◆ PROBLEM:
Retype every line from the start of the entries below down to the line with "accorgerà nemmeno.", both ends included; skip the pictures.

Saved data entries
* * *

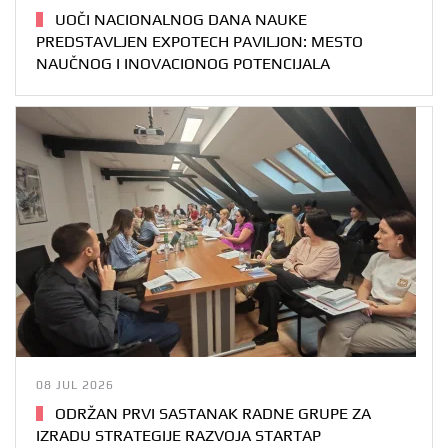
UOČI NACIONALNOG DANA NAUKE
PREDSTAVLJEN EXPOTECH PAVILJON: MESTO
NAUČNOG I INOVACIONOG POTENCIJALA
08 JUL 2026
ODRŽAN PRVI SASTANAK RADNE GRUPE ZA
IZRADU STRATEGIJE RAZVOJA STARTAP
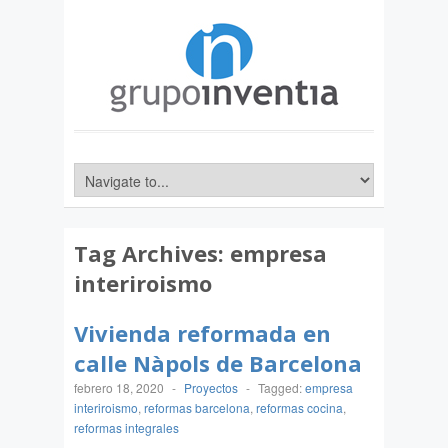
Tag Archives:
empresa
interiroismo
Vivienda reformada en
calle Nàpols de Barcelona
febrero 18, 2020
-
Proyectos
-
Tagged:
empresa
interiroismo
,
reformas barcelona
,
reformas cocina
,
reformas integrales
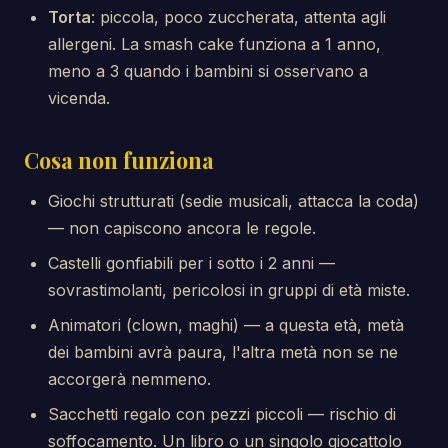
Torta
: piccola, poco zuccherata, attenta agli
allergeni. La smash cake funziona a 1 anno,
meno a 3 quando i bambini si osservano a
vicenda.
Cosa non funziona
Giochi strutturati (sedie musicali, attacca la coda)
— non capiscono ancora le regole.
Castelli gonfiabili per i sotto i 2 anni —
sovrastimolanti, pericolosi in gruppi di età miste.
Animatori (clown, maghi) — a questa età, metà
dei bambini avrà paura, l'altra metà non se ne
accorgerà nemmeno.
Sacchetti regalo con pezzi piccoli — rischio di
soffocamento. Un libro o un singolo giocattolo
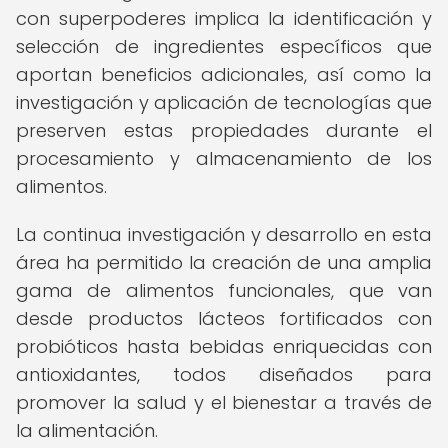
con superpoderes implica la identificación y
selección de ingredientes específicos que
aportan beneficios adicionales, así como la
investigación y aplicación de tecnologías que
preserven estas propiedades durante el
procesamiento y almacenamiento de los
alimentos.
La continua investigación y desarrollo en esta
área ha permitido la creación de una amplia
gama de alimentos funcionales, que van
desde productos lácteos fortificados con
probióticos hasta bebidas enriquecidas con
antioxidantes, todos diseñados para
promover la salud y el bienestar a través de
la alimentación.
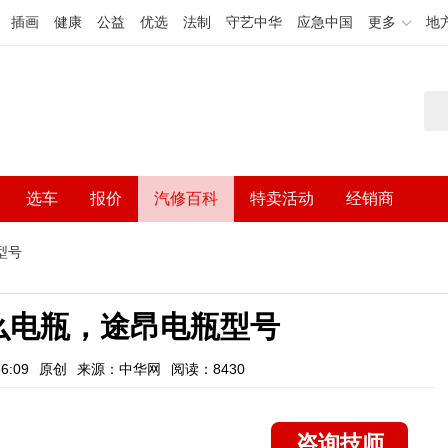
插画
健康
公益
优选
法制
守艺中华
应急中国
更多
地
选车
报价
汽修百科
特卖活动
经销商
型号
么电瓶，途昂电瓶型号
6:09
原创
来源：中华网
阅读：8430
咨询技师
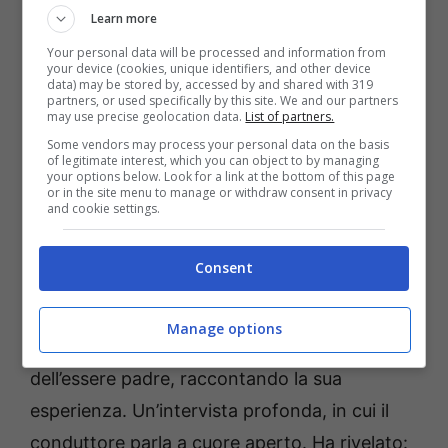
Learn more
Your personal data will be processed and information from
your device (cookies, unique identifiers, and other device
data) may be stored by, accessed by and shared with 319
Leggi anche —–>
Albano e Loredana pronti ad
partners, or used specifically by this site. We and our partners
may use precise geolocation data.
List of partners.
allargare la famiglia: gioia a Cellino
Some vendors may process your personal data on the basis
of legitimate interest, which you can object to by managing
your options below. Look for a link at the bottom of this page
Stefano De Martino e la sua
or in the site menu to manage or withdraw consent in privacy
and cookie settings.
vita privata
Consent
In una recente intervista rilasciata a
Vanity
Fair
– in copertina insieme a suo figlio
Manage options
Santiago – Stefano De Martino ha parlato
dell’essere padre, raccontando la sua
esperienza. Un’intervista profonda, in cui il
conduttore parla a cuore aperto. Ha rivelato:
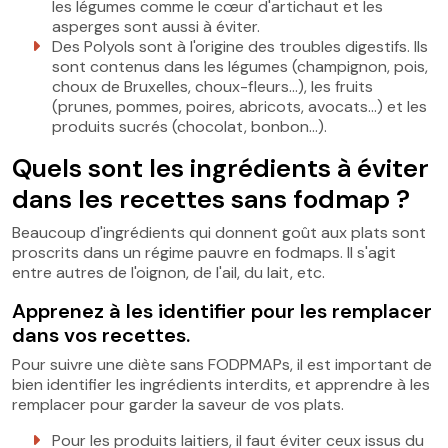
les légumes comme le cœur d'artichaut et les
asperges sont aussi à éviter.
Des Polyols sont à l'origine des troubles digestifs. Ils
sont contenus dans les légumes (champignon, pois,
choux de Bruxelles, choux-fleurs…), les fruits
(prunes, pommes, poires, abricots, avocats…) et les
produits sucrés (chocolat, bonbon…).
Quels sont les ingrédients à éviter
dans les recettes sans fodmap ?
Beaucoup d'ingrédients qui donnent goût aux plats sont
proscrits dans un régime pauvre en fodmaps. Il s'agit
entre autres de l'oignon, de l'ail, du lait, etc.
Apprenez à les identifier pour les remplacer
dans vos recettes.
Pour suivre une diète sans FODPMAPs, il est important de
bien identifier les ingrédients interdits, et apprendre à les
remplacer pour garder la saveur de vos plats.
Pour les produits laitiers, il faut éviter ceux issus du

* * *

◆ FINAL ANSWER:
UOČI NACIONALNOG DANA NAUKE
PREDSTAVLJEN EXPOTECH PAVILJON: MESTO
NAUČNOG I INOVACIONOG POTENCIJALA
08 JUL 2026
ODRŽAN PRVI SASTANAK RADNE GRUPE ZA
IZRADU STRATEGIJE RAZVOJA STARTAP
Tag Archives:
empresa
interiroismo
Vivienda reformada en
calle Nàpols de Barcelona
febrero 18, 2020
-
Proyectos
-
Tagged:
empresa
interiroismo
,
reformas barcelona
,
reformas cocina
,
reformas integrales
Torta
: piccola, poco zuccherata, attenta agli
allergeni. La smash cake funziona a 1 anno,
meno a 3 quando i bambini si osservano a
vicenda.
Cosa non funziona
Giochi strutturati (sedie musicali, attacca la coda)
— non capiscono ancora le regole.
Castelli gonfiabili per i sotto i 2 anni —
sovrastimolanti, pericolosi in gruppi di età miste.
Animatori (clown, maghi) — a questa età, metà
dei bambini avrà paura, l'altra metà non se ne
accorgerà nemmeno.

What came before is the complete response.